In terms of sound, you're welcome to your opinion, but in my experience in designing cables a typical teflon insulated silver conductor has a leaner sound. It may work for you if you have a soft or bloated sounding system, or appreciate a brighter presentation, but in my experience it's a fault to balance out another fault which skews the decision making process going forward in terms of system upgrades; will always need to choose gear, interconnects, AC cables, etc. that stray toward the darker side of neutral. Not to mention the teflon jacket is a bit stiff and will translate motion noise to the headphone.
In terms of connection to the Diana, the extended 2.5 mm stereo plugs used on that cable were originally designed for the likes of cel phones, not Diana, so lacks proper strain relief and will place stress on the headphone jacks rather than the headphone shell as designed. Diana should interface to a 2.5 mm mono plug whose body just fits inside her shell so the cable connector body translates force to the headphone shell, not the jacks inside Diana. ABYSS cables have injection molded 2.5 mm gold mono connectors to perfectly mate with Diana.
(Aftermarket manufactures should use connectors similar in body diameter to a Switchcraft 880X where the body of the 2.5 mm plug just fits inside the recessed jack opening of Diana.)
Customer can order any of our headphones with a custom cable length (cost depends on length), just need to ask. We also sell stock Diana cables in longer lengths and different amp plug styles, most customers who use her portable and desktop have more than one cable.
Being a cable manufacturer we also offer a very nicely hand-made Superconductor HP upgrade cable for those with exceptional gear designed to take resolution to another level while maintaining spectral balance (not pushing a tonality shift at you in an attempt to do the same), very tricky thing to do in cable design. Sure it's expensive, but if you're connecting say a Diana Phi to a system North of $10K what this cable offers is priceless.

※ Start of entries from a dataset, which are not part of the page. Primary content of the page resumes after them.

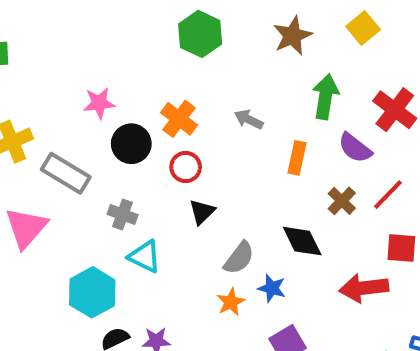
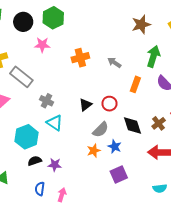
green hexagon: (200, 34) -> (53, 18), moved
orange cross: (179, 119) -> (80, 58), turned 30
black circle: (131, 144) -> (23, 22), moved
red circle: (186, 167) -> (109, 104), moved
brown cross: (342, 201) -> (159, 123), moved

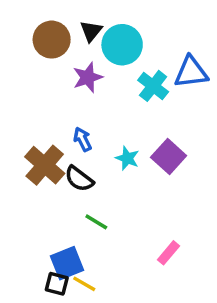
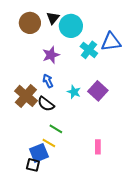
purple star: (88, 77) -> (51, 55), moved
pink rectangle: (169, 253) -> (98, 147), turned -40
yellow line: (84, 284) -> (49, 143), moved

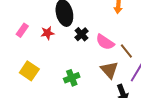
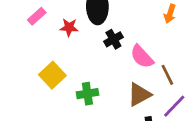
brown triangle: (109, 70) -> (139, 95), turned 30
yellow square: (29, 71) -> (52, 75), moved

interesting opinion, thanks!
Fortunately or unfortunately, but most of the stock cables could not reveal full potential of headphones. Cheap materials/ plugs are used in stock cables to gain more margin for companies.
Aftermarket cables could afford premium materials/ geometry/ connectors which could provide better overall performance. Moreover it's a known fact same as that silver sounds open and neutral while silver plated copper could be bright and boring sometimes.
Diana is a great set of headphones and there is no doubts here. We are pleased that it sounds even better with silver than with the stock cable. Of course, there might be better cables available on the market, however price/ performance ration should be taken into consideration here. Also it would be wise to assess cables by their sound/ built quality/ etc, not just by pics. Otherwise it won't be valuable opinion.